In a setting of short waiting list times, IABP can be used to bridge candidates to urgent HT with acceptable postoperative results, but there were significant rates of adverse clinical events during support.

Keywords:
Intra-aortic balloon pump
Mechanical circulatory support
Heart transplant
Abbreviations:
HT
IABP
INTERMACS
MCS
VAD
Resumen
Introducción y objetivos

En España, el balón de contrapulsación intraaórtico (BCIA) se ha usado frecuentemente como puente al trasplante cardiaco (TxC) urgente. El propósito es analizar los resultados de esta estrategia.

Métodos

Se realizó una revisión retrospectiva caso por caso de los registros clínicos de 281 pacientes adultos listados para TxC urgente asistidos con BCIA en 16 hospitales españoles entre 2010 y 2015. Se analizaron la supervivencia antes y después del trasplante y la incidencia de eventos adversos.

Resultados

Se trasplantó a 194 pacientes (69%; IC95%, 63,3-74,4) y 20 (7,1%; IC95%, 4,4-10,8) fallecieron durante la asistencia, cuya duración media fue de 10,9±9,7 días. El BCIA se explantó antes de obtener un órgano a 32 pacientes (11,4%). En 35 pacientes (12,5%; IC95%, 8,8-16,9) se implantó un dispositivo de asistencia circulatoria mecánica completa. El tiempo en la lista de espera urgente se incrementó desde 5,9±6,3 días en 2010 hasta 15±11,7 días en 2015 (p=0,001). La supervivencia a 30 días y a 1 y 5 años tras el TxC fue del 88,1% (IC95%, 85,7-90,5), 76% (IC95%, 72,9-79,1) y 67,8% (IC95%, 63,7-71,9) respectivamente. La tasa de incidencia de eventos adversos mayores —disfunción del BCIA, ictus, hemorragia o infección— durante la asistencia fue de 26 (IC95%, 20,6-32,4) eventos/1.000 pacientes-día. La tasa de incidencia de explante del BCIA por complicaciones fue de 7,2 (IC95%, 4,5-10,8) casos/1.000 pacientes-día.

Conclusiones

En el contexto de listas de espera cortas, el BCIA puede utilizarse como puente al TxC urgente con resultados aceptables. Esta estrategia conlleva una incidencia significativa de eventos adversos.

Palabras clave:
Balón de contrapulsación intraaórtico
Asistencia circulatoria mecánica
Trasplante cardiaco
Full Text
INTRODUCTION

Worldwide, intra-aortic balloon pump (IABP) remains as the most frequently used device to provide mechanical circulatory support (MCS) to patients with cardiogenic shock.1 As IABP is intended for partial, temporary support, it is unfrequently used as a direct bridge to heart transplant (HT). However, in the setting of the well-organized Spanish organ donor allocation system,2 which ensures short waiting times for candidates listed with urgent priority, IABP has been used frequently for this purpose.3

Previously published data regarding the results of IABP support as a direct bridge to HT are scarce. Preoperative use of IABP is a risk factor for post-transplant mortality according to an American registry-derived prognostic score4; however, a focused European single-center study found similar post-transplant survival in HT candidates bridged on IABP support compared with medically managed HT candidates.5 To the best of our knowledge, there are a lack of comprehensive data on waiting list mortality and clinical complications associated with IABP support in this bridge-to-transplant scenario.
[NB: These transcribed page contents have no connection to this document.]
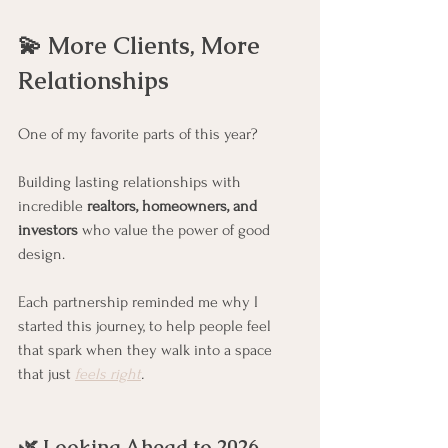
💫 More Clients, More 
Relationships
One of my favorite parts of this year?
Building lasting relationships with 
incredible 
realtors, homeowners, and 
investors
 who value the power of good 
design.
Each partnership reminded me why I 
started this journey, to help people feel 
that spark when they walk into a space 
that just 
feels right
.
🌿 Looking Ahead to 2026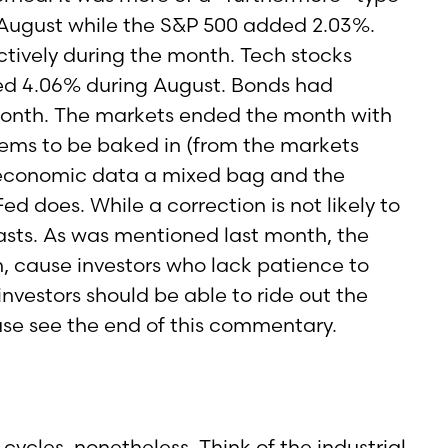
 August while the S&P 500 added 2.03%.
tively during the month. Tech stocks
ed 4.06% during August. Bonds had
onth. The markets ended the month with
eems to be baked in (from the markets
e economic data a mixed bag and the
d does. While a correction is not likely to
casts. As was mentioned last month, the
n, cause investors who lack patience to
investors should be able to ride out the
ase see the end of this commentary.
cles, nonetheless. Think of the industrial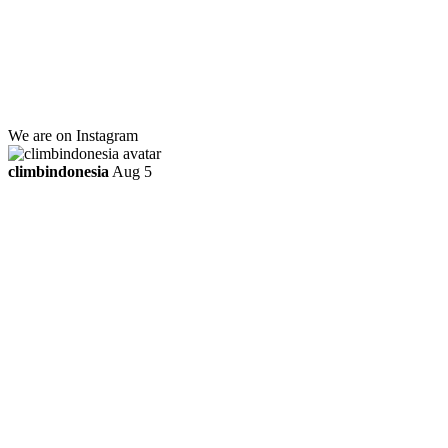
Jl. Kebayoran Grogol Utara
Kebayoran Lama
Jakarta Selatan, Indonesia.
+6281219592895
ttaufanhidayat@gmail.com
We are on Instagram
climbindonesia
Aug 5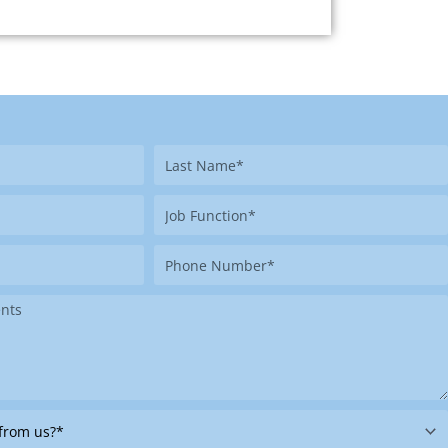
Last
Name
Job
Function
Phone
Number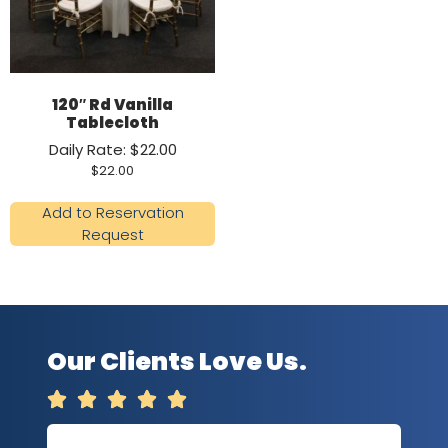
120″ Rd Vanilla
Tablecloth
Daily Rate: $22.00
$
22.00
Add to Reservation
Request
Our Clients Love Us.




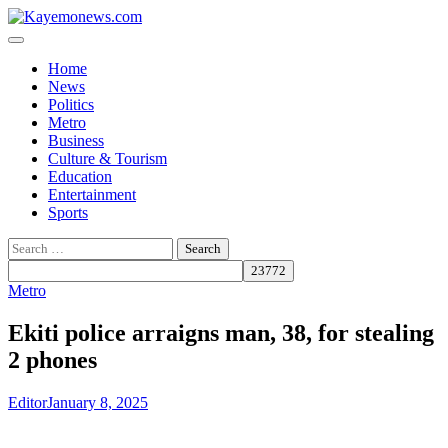
Skip
to
content
Home
News
Politics
Metro
Business
Culture & Tourism
Education
Entertainment
Sports
Search
for:
Metro
Ekiti police arraigns man, 38, for stealing
2 phones
Editor
January 8, 2025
We aimed to study in a systematic manner the pre- and post-transplant clinical outcomes of patients supported with an IABP with a primary intention of bridge-to-transplant in Spain in a recent era. To fulfil this objective, we analyzed the clinical information recorded in a nationwide registry.

METHODSStudy Description

The ASIS-TC (Empleo de los dispositivos de asistencia circulatoria de corta duración como puente a trasplante cardiaco urgente en España) study was a retrospective, multicenter, registry that included all patients aged 18 years or older who were listed from 1 January 2010 to 31 December 2015 for first, single-organ, urgent HT within the Spanish national network for organ sharing—known as the Organización Nacional de Trasplantes—while being supported with short-term mechanical devices—IABP, extracorporeal membrane oxygenation or temporary ventricular assist devices (VAD). All 16 adult HT centers in the country participated in the registry.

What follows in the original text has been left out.